In 2011 she married the Argentine entrepreneur Juan Pablo Lauro from whom she has three children, Carlos Andrés (born 2012), Pablo Gael (born 2015) and Eric Adriano (born 2016).

==Fencing==
Before taking up skiing, Villa was involved in wheelchair fencing and in 2006, she participated in the Spanish Cup where she finished second. This was her first introduction to elite disability sport in Spain.

==Skiing==
Villa is a LW12-2 class paralympic skier, and a member of Fundación También. This club was the first women's disability ski team created in the country. She trains with Teresa Silva, Nathalie Carpanedo, Esther Peris, MariLuz del Rio, Sandra Cavallé, and Alberto Ávila. Behind the scenes in the sport, she was one of several people trying to open a para-alpine skiing center in Las Leñas, Argentina. in 2010, she attended the National Sports Congress of People with Physical Disabilities where she was a speaker along with other prominent sportswomen with disabilities including Teresa Perales and Teresa Silva. In February 2011, she participated in a Madrid-based event designed to teach students with disabilities in area schools how to ski. The event was organised by Fundación También.

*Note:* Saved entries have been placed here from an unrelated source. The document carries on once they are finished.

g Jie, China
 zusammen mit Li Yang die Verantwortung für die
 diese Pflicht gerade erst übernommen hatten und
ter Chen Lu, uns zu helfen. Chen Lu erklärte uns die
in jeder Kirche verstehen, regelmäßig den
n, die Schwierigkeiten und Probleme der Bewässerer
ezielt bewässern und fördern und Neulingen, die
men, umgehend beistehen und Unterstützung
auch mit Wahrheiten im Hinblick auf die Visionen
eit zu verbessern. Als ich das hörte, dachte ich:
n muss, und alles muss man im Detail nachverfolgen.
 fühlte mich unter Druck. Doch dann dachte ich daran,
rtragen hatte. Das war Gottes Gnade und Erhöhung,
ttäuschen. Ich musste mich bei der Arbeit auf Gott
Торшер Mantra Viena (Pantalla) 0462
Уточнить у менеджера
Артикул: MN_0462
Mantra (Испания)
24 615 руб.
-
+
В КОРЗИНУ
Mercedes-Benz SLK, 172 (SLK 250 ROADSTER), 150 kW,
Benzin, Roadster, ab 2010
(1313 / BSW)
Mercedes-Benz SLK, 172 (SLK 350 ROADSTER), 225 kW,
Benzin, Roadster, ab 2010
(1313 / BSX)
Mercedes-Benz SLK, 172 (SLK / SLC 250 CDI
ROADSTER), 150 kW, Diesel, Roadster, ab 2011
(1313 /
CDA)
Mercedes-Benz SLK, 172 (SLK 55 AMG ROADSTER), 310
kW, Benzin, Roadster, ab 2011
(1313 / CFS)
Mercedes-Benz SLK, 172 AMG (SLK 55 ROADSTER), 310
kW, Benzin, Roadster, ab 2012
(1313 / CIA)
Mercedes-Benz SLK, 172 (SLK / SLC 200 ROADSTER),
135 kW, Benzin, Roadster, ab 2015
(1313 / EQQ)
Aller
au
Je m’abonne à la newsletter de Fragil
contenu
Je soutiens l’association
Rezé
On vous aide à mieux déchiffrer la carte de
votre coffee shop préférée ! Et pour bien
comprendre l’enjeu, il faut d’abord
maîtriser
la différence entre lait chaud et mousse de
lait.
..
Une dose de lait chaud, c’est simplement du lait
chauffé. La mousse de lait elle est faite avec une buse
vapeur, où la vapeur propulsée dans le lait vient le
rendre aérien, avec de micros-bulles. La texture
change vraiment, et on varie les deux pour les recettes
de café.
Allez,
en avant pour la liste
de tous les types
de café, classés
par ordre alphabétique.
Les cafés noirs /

She has won the women's sitting group at the Spanish national championships.

In 2007, Villa was actively training to make the 2010 Winter Paralympics. She competed in the Spanish national championships that year, the first time they were open to female sit skiers. The Campeonato de Cataluña Open de Esquí Alpino took place in late January 2010 with skiers representing five regions of Spain including Aragon, Galicia, Catalonia, Madrid and the Basque Country. She represented Madrid as a member of the ski club Club for All of Madrid, and finished first in the sitting category. She finished fourth in the Women Giant slalom Sitting at the 2011 Europa Cup final in March in La Molina, but took the gold medal in the women's sitting class for a January 2011 ski race sponsored by Fundación También and Santiveri, El Corte Inglés and Cetursa Sierra Nevada. In November 2011 at the first IPC-sanctioned event of the year which was held in the Netherlands, she had a DNF and eighth-place finish. She missed the 2012 Campeonatos de España de Esquí and other events in the 2011/2012 ski season because she was pregnant. In January 2013, she participated in a five-day training camp with the Equipo de Competición Fundación También de Esquí at Sierra Nevada.